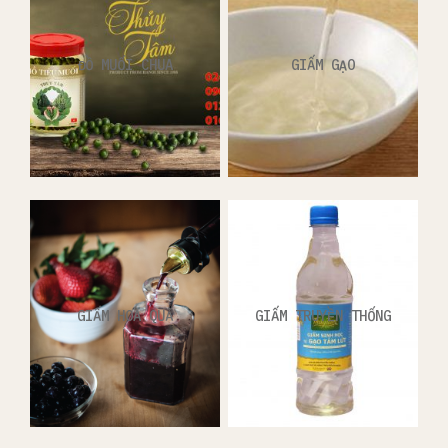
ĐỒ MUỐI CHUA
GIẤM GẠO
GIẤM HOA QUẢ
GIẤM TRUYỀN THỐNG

_ _ _

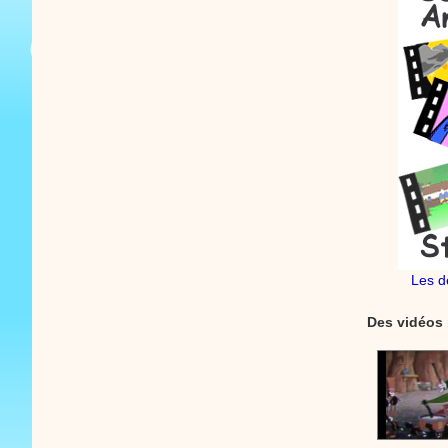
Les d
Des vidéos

_ _ _

What the task requires: Given the records above, return exactly the lines starting at the line containing "ĐỒ MUỐI CHUA" and ending at the line containing "GIẤM TRUYỀN THỐNG", including both.

Task result:
ĐỒ MUỐI CHUA
GIẤM GẠO
GIẤM HOA QUẢ
GIẤM TRUYỀN THỐNG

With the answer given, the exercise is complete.